We Christians can and must participate in the sacrifice of Christ by our own humble sacrifices. The Lord offered Himself to the Father in the thick of this confused and misguided world. The crucifixion of the innocent Lamb convicts the world of dishonesty and malice. We fast because this conviction still stands. Something is rotten in the State of Denmark. It cries out to heaven when the government tries to tell the Church that She must violate Her own teachings, or else be punished. May God be merciful and give the whole business a fresh start.
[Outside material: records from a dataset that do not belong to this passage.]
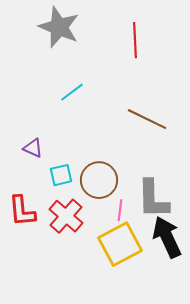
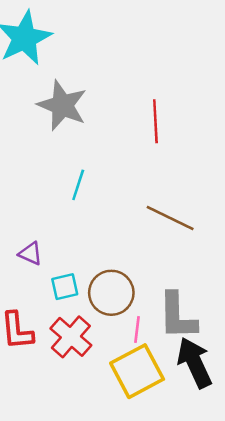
cyan line: (72, 92) -> (78, 185), turned -35

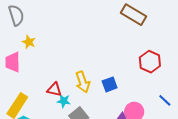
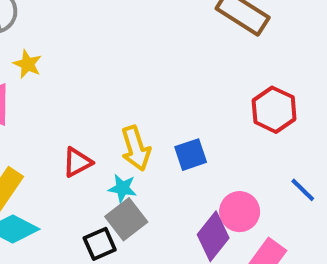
red triangle: (54, 89) -> (77, 162), turned -42
cyan star: (64, 101) -> (122, 188), moved

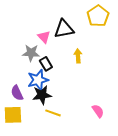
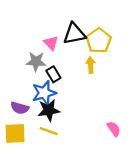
yellow pentagon: (98, 16) -> (99, 41), moved
purple semicircle: (17, 93) -> (20, 108), turned -49
yellow line: (53, 113) -> (49, 131), moved

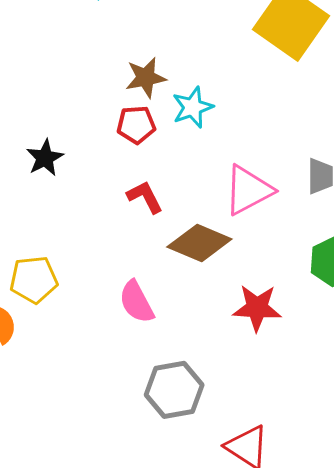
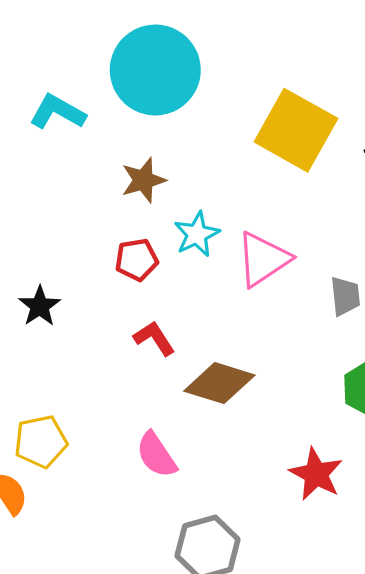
brown star: (146, 78) -> (143, 180), moved
pink triangle: (248, 190) -> (263, 259), moved
red star: (257, 308) -> (316, 474), moved, turned 30

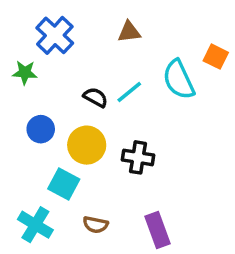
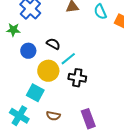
cyan semicircle: (179, 80) -> (100, 12), moved, size x0.7
cyan line: (129, 92) -> (68, 59), moved
blue circle: (41, 129) -> (28, 51), moved

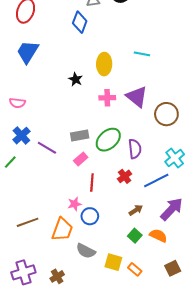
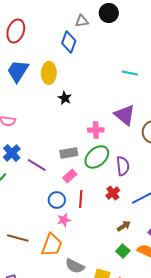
yellow ellipse: (104, 64) -> (49, 73), moved
pink cross: (107, 98) -> (96, 130), moved
blue circle: (90, 216) -> (57, 200), moved
brown line: (28, 222) -> (18, 238), turned 35

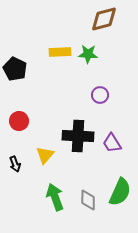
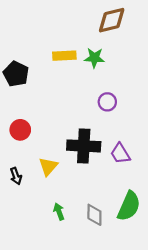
green arrow: (55, 197) -> (59, 212), size x0.6

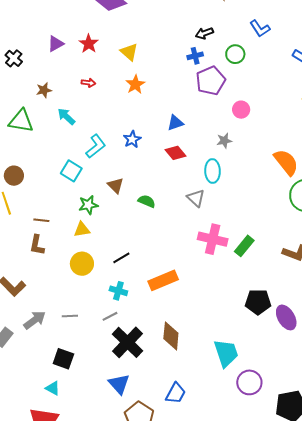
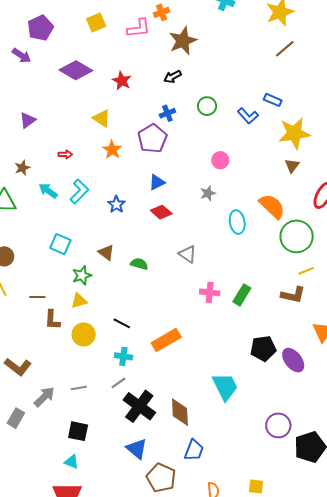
blue L-shape: (260, 28) -> (248, 116), moved
black arrow: (204, 33) -> (173, 77), moved
red star: (89, 44) -> (122, 81), moved
purple pentagon: (211, 81) -> (152, 138), moved
cyan L-shape: (96, 146) -> (79, 191), moved
cyan ellipse: (213, 171) -> (237, 222), moved
pink cross: (213, 239) -> (210, 292), size x0.7
brown L-shape: (37, 245) -> (52, 320), moved
black line: (121, 258) -> (122, 323), turned 66
brown diamond: (171, 336) -> (180, 412), moved
cyan trapezoid: (226, 353) -> (225, 387), moved
purple circle: (249, 382) -> (278, 425), moved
We pray that the Fourth of July will find America united in peace. May the Lord move in His own way to open eyes and soften hearts.
We know that without God we know nothing at all and have no taste whatsoever for anything good.
May His holy will be done. And may whatever strife we endure now in the heat of spiritual battle serve to fill us with more love for God and for each other.
* In our humble little parish cluster, we will get together to watch a “Man for All Seasons.”